DATA FOR REVIEW:
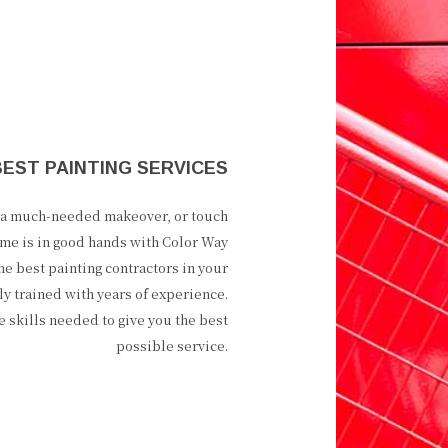
BEST PAINTING SERVICES
e a much-needed makeover, or touch
me is in good hands with Color Way
the best painting contractors in your
ly trained with years of experience.
he skills needed to give you the best
possible service.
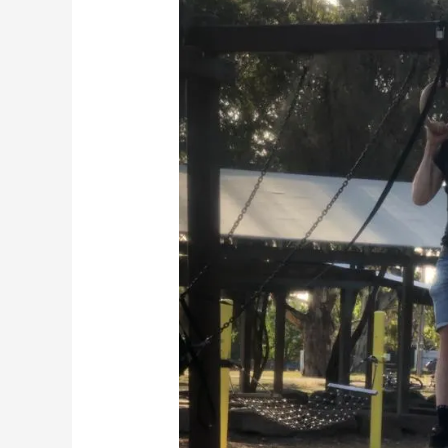
EVERY
RUNNER
Should
Do
Calisthenics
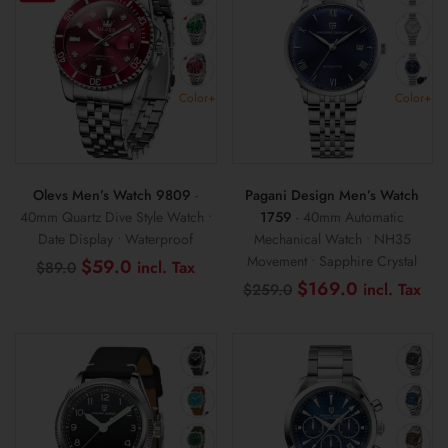
Color+
Color+
Olevs Men’s Watch 9809
-
Pagani Design Men’s Watch
40mm Quartz Dive Style Watch •
1759
- 40mm Automatic
Date Display • Waterproof
Mechanical Watch • NH35
Movement • Sapphire Crystal
Original
Current
$
59.0
$
89.0
price
price
Original
Cur
$
169.0
$
259.0
was:
is:
price
pri
$89.0.
$59.0.
was:
is:
$259.0.
$1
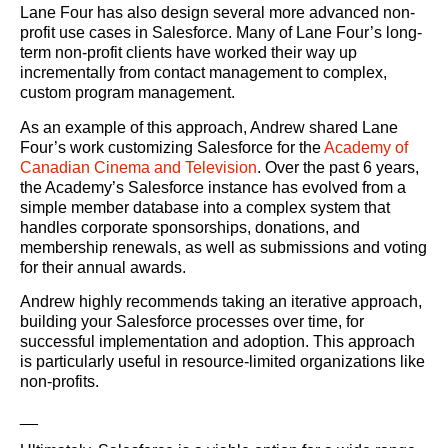
Lane Four has also design several more advanced non-
profit use cases in Salesforce. Many of Lane Four’s long-
term non-profit clients have worked their way up
incrementally from contact management to complex,
custom program management.
As an example of this approach, Andrew shared Lane
Four’s work customizing Salesforce for the
Academy of
Canadian Cinema and Television
. Over the past 6 years,
the Academy’s Salesforce instance has evolved from a
simple member database into a complex system that
handles corporate sponsorships, donations, and
membership renewals, as well as submissions and voting
for their annual awards.
Andrew highly recommends taking an iterative approach,
building your Salesforce processes over time, for
successful implementation and adoption. This approach
is particularly useful in resource-limited organizations like
non-profits.
__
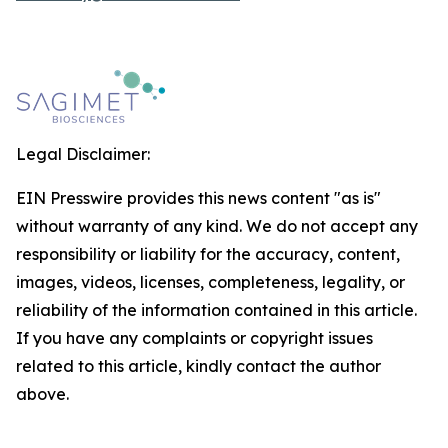
Legal Disclaimer:
EIN Presswire provides this news content "as is"
without warranty of any kind. We do not accept any
responsibility or liability for the accuracy, content,
images, videos, licenses, completeness, legality, or
reliability of the information contained in this article.
If you have any complaints or copyright issues
related to this article, kindly contact the author
above.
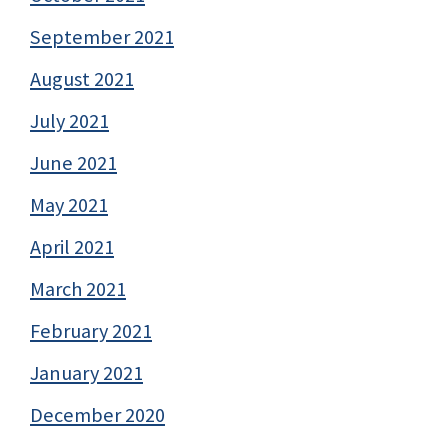
September 2021
August 2021
July 2021
June 2021
May 2021
April 2021
March 2021
February 2021
January 2021
December 2020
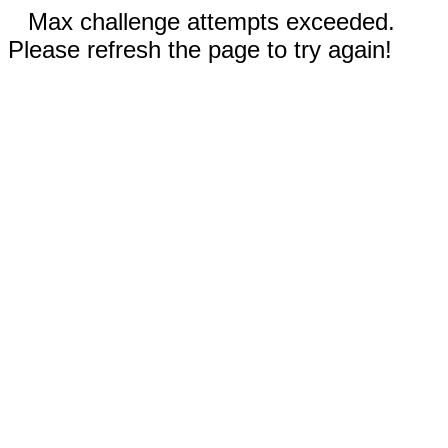
Max challenge attempts exceeded.
Please refresh the page to try again!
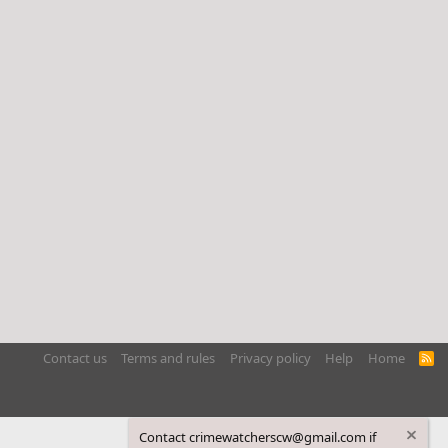
Contact us
Terms and rules
Privacy policy
Help
Home
R
S
S
Contact crimewatcherscw@gmail.com if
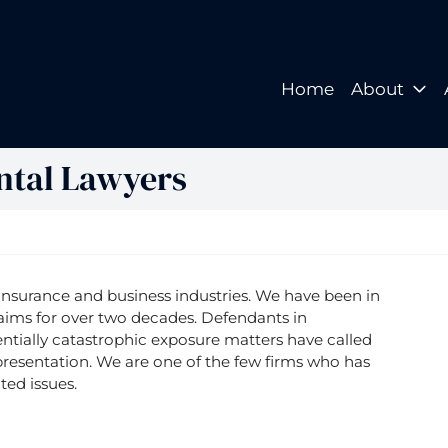
Home
About
Home
About
ntal Lawyers
insurance and business industries. We have been in
aims for over two decades. Defendants in
ntially catastrophic exposure matters have called
resentation. We are one of the few firms who has
ted issues.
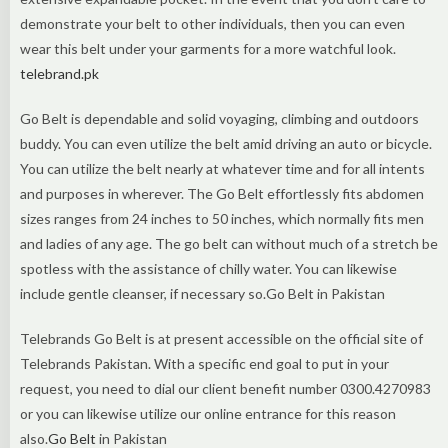
demonstrate your belt to other individuals, then you can even
wear this belt under your garments for a more watchful look.
telebrand.pk
Go Belt is dependable and solid voyaging, climbing and outdoors
buddy. You can even utilize the belt amid driving an auto or bicycle.
You can utilize the belt nearly at whatever time and for all intents
and purposes in wherever. The Go Belt effortlessly fits abdomen
sizes ranges from 24 inches to 50 inches, which normally fits men
and ladies of any age. The go belt can without much of a stretch be
spotless with the assistance of chilly water. You can likewise
include gentle cleanser, if necessary so.Go Belt in Pakistan
Telebrands Go Belt is at present accessible on the official site of
Telebrands Pakistan. With a specific end goal to put in your
request, you need to dial our client benefit number 0300.4270983
or you can likewise utilize our online entrance for this reason
also.
Go Belt
in Pakistan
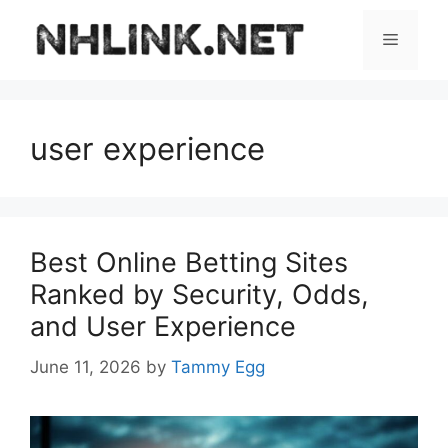
Skip
to
Menu
content
user experience
Best Online Betting Sites
Ranked by Security, Odds,
and User Experience
June 11, 2026
by
Tammy Egg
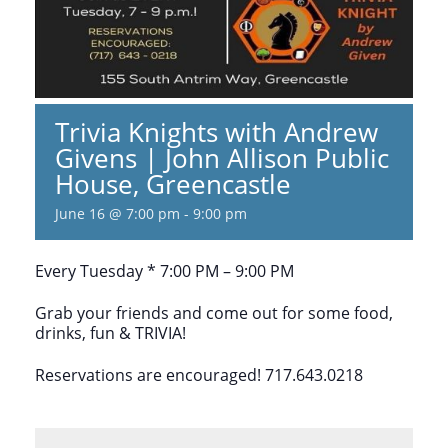
Trivia Knights with Andrew
Givens | John Allison Public
House, Greencastle
June 16 @ 7:00 pm
-
9:00 pm
Every Tuesday * 7:00 PM – 9:00 PM
Grab your friends and come out for some food,
drinks, fun & TRIVIA!
Reservations are encouraged! 717.643.0218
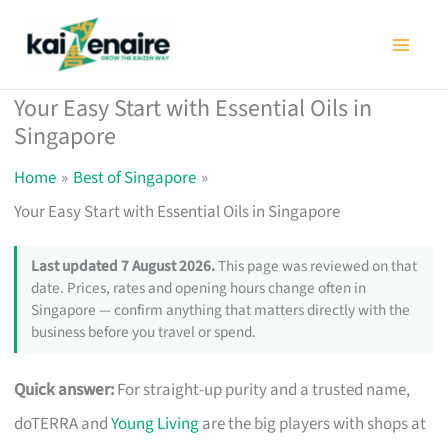
Skip
to
content
Your Easy Start with Essential Oils in
Singapore
Home
Best of Singapore
Your Easy Start with Essential Oils in Singapore
Last updated 7 August 2026.
This page was reviewed on that
date. Prices, rates and opening hours change often in
Singapore — confirm anything that matters directly with the
business before you travel or spend.
Quick answer:
For straight-up purity and a trusted name,
doTERRA and
Young Living
are the big players with shops at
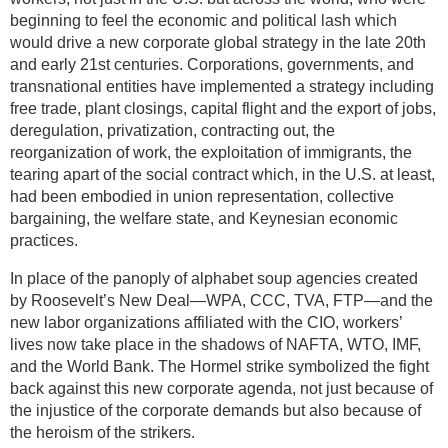
beginning to feel the economic and political lash which
would drive a new corporate global strategy in the late 20th
and early 21st centuries. Corporations, governments, and
transnational entities have implemented a strategy including
free trade, plant closings, capital flight and the export of jobs,
deregulation, privatization, contracting out, the
reorganization of work, the exploitation of immigrants, the
tearing apart of the social contract which, in the U.S. at least,
had been embodied in union representation, collective
bargaining, the welfare state, and Keynesian economic
practices.
In place of the panoply of alphabet soup agencies created
by Roosevelt’s New Deal—WPA, CCC, TVA, FTP—and the
new labor organizations affiliated with the CIO, workers’
lives now take place in the shadows of NAFTA, WTO, IMF,
and the World Bank. The Hormel strike symbolized the fight
back against this new corporate agenda, not just because of
the injustice of the corporate demands but also because of
the heroism of the strikers.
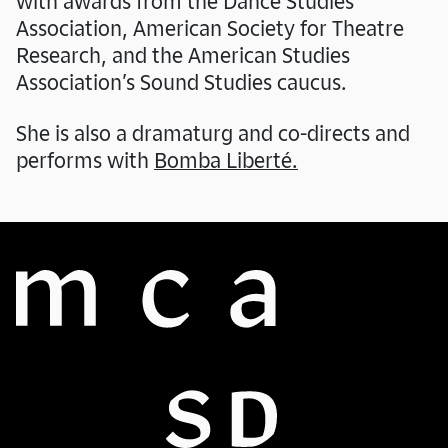
with awards from the Dance Studies
Association, American Society for Theatre
Research, and the American Studies
Association’s Sound Studies caucus.
She is also a dramaturg and co-directs and
performs with
Bomba Liberté.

TASK TO CARRY OUT:
Your answer should reproduce each line of the listing that holds the word "complex".

FINAL ANSWER:
incrementally from contact management to complex,
simple member database into a complex system that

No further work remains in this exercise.